In practice, some shale reservoirs such as the Eagle Ford in the United States and the Duvernay in Canada present the challenge of unconventional fluids distribution: shallower in the structure there is black oil, deeper is condensate and even deeper is dry gas. So the fluids distribution is exactly the opposite of what occurs in conventional reservoirs. Differences in burial depth, temperature, and vitrinite reflectance are used to explain this unique distribution.
Ramirez and Aguilera (2014) have shown that fluids in shale reservoirs have remained with approximately the same original distribution (i.e. approximately the same dry gas-condensate contact and approximately the same condensate-oil contact) over geologic time. These fluids are the target of the research results presented in this paper. The investigation involves three basic cases, all of them with horizontal wells.
In the first case, a single porosity compositional simulation is used to investigate the possibility of improved liquid recovery from the condensate container by using dry gas injection obtained from the recycling process plus dry gas from the deeper part of the structure. Fluid properties are similar to those of the Duvernay shale.
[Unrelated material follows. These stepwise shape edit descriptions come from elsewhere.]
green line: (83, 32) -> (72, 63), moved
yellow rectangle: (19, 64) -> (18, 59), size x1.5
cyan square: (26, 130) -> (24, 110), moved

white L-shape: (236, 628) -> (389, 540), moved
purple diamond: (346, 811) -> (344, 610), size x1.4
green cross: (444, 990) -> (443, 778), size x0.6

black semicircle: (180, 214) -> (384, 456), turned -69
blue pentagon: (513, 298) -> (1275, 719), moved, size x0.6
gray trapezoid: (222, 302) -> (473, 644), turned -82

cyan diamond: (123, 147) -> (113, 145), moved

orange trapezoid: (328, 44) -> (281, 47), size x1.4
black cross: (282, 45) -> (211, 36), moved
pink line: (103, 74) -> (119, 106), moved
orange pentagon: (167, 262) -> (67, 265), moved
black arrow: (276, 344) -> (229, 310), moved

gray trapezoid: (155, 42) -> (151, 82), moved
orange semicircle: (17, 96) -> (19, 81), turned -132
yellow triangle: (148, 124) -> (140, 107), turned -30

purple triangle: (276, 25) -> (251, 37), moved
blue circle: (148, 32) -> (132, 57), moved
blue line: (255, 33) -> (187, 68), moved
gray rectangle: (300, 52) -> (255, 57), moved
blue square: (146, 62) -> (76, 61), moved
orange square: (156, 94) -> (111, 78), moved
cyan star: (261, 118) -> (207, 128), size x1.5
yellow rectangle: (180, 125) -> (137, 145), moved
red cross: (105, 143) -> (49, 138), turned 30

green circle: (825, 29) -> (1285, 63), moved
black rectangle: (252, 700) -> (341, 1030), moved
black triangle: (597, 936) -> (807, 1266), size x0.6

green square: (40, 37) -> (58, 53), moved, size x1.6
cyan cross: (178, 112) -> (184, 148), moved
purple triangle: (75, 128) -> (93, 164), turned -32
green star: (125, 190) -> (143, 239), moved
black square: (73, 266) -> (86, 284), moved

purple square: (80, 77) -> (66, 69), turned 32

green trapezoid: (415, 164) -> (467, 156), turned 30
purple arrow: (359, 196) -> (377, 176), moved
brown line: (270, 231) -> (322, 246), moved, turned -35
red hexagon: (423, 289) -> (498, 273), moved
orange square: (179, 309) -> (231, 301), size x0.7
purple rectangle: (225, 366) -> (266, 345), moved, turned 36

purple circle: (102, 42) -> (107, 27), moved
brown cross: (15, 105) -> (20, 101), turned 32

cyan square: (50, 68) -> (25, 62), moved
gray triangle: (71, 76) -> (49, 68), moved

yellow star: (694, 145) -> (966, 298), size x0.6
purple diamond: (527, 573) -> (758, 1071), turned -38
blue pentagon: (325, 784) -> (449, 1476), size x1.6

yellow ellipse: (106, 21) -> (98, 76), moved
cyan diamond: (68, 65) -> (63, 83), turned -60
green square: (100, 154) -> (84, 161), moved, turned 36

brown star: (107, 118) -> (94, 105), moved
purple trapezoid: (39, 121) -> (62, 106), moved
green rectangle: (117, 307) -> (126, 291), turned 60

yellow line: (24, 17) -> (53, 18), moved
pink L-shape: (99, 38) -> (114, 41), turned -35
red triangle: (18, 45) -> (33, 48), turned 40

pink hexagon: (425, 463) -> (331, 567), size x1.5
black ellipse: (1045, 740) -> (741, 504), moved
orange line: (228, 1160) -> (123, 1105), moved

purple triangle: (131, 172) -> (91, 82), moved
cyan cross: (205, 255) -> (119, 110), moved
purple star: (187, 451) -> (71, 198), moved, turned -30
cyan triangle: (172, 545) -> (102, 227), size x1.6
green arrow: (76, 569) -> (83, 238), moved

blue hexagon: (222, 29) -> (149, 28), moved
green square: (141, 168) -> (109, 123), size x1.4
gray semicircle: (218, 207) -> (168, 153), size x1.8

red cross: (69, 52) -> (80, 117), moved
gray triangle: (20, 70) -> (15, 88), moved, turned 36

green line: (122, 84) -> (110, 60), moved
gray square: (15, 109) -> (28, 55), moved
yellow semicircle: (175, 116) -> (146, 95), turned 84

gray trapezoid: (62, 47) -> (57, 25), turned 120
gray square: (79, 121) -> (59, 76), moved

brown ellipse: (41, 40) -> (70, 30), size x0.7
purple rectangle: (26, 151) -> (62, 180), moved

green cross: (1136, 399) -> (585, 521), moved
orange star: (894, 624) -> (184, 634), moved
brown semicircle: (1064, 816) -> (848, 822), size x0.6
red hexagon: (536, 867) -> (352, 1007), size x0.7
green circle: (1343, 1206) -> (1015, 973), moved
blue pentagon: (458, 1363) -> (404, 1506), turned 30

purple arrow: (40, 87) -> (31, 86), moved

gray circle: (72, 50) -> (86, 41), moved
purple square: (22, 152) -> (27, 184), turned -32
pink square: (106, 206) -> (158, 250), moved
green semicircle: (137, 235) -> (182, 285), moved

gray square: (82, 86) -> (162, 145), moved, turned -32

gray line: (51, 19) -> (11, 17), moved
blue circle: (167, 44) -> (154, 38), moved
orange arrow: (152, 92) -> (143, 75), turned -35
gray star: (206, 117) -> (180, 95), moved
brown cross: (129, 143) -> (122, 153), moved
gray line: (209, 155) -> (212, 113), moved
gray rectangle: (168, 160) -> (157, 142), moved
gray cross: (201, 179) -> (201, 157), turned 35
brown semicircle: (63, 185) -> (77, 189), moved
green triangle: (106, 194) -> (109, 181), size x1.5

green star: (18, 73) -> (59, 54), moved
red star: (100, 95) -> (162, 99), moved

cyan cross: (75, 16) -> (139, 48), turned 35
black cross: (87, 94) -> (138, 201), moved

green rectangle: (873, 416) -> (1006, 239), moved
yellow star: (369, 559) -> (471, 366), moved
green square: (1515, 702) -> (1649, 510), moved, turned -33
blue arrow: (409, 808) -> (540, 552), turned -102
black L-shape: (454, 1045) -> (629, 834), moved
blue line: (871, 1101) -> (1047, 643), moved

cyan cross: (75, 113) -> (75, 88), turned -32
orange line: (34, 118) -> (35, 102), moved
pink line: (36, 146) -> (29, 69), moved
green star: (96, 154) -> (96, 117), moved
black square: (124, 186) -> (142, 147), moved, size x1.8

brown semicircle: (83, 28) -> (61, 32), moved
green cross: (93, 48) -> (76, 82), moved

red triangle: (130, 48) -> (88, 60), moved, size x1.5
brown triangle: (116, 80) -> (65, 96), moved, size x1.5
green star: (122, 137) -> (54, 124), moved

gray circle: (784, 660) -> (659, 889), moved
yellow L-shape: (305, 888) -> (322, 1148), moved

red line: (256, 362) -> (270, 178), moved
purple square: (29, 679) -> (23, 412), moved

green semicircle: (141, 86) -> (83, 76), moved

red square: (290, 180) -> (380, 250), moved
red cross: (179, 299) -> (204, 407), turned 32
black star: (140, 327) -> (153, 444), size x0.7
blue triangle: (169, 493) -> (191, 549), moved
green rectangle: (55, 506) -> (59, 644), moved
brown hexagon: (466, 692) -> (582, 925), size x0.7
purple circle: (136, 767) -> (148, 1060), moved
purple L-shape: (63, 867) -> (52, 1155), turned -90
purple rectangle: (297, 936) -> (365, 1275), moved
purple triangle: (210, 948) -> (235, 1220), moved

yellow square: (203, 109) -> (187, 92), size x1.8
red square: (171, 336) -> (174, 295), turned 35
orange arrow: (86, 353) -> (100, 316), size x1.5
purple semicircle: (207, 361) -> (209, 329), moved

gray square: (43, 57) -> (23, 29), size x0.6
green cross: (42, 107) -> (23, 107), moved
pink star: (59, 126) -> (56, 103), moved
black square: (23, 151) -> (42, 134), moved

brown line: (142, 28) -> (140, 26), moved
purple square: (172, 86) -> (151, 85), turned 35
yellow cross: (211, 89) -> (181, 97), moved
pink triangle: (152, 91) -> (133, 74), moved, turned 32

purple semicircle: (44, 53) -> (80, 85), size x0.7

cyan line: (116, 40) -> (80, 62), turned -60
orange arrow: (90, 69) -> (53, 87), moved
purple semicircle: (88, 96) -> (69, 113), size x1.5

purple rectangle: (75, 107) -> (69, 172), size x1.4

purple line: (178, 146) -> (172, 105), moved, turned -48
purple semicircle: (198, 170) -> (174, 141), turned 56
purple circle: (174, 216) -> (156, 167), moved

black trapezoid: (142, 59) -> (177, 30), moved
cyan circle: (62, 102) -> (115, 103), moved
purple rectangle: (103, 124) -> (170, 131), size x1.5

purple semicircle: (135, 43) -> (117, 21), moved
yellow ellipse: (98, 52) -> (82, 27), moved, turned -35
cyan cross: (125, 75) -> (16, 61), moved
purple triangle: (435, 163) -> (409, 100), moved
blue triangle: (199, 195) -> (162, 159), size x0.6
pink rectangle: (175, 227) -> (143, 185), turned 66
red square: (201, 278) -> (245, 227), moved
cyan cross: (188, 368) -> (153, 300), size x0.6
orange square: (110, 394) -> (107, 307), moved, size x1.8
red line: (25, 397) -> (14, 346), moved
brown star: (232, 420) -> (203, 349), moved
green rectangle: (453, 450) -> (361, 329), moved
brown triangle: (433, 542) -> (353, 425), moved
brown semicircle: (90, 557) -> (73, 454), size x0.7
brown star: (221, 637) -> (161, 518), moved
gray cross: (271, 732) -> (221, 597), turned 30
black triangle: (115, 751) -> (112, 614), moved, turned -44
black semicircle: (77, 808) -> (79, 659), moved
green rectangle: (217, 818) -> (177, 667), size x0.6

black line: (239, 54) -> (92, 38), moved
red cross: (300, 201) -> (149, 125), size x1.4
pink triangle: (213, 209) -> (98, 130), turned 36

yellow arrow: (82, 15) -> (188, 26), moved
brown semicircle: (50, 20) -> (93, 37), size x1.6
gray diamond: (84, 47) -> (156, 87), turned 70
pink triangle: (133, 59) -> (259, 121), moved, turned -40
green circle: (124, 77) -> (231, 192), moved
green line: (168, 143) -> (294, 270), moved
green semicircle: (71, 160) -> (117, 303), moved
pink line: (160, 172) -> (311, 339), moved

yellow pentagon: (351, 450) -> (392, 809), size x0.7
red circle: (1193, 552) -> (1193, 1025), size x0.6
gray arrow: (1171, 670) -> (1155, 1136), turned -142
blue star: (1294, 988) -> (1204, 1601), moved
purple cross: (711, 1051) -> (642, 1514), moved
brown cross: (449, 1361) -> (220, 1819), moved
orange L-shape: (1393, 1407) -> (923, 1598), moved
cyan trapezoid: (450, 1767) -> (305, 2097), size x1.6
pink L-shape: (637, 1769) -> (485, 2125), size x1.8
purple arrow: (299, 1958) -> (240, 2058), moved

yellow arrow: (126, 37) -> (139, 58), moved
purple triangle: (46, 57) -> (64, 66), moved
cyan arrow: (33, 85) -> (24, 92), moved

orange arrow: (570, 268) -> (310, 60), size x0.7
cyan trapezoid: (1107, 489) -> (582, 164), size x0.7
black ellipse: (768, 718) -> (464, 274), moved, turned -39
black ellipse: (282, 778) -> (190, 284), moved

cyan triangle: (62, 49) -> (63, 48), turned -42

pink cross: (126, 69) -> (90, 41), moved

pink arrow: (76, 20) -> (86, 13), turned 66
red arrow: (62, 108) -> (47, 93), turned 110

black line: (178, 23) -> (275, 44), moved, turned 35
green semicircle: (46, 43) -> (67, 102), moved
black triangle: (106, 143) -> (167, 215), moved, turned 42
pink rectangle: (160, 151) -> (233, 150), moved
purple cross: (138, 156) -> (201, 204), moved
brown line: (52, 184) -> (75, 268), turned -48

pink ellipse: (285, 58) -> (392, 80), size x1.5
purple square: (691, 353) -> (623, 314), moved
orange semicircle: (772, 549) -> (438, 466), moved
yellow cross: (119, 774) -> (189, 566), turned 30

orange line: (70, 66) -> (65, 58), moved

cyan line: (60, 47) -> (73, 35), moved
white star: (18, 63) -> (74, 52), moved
In the second case, dual permeability compositional simulations are used to investigate practical aspects of the condensate container that can lead to improved recoveries in the Eagle Ford shale. Sensitivities are run that include bottomhole pressure (BHP), natural fracture permeability and spacing, hydraulic fracture length and spacing, and distance between parallel wells. Results from dual permeability simulations are compared with dual porosity behavior. Fluid properties are similar to those of the Eagle Ford shale.
In the third case, compositional single porosity, dual porosity and dual permeability simulations are used to study the possibility of injecting gas in the oil container. A cyclic huff and puff gas injection is also investigated. Fluids and rock properties are similar to those of the Eagle Ford shale.
The study leads to the conclusion that dry gas from deeper shales can be put to good use by injecting it into the middle and upper parts of the structure. In the middle part of the structure there is a container where gas condensate is predominant. In here, a re-cycling injection project allows to inject dry gas stripped from the condensate fluids. This is supplemented with dry gas produced from the deeper part of the structure.
In the upper part of the structure there is a container where oil is predominant. In here, injection is implemented using dry gas produced from the deeper part of the structure. Permeability plays a critical role in the case of single porosity simulations. Dual porosity and dual permeability simulations indicate that oil recovery can be enhanced significantly in naturally fractured shales. Diffusion plays a fundamental role on the performance of shale gas injection particularly in the case of naturally fractured shales. It is found that cyclic huff and puff gas injection can help increase oil recovery.
To the best of our knowledge, the idea developed in this paper that includes all fluids (oil, condensate and dry gas) present in the same shale structure within relatively short distances of each other has not been published previously in the literature.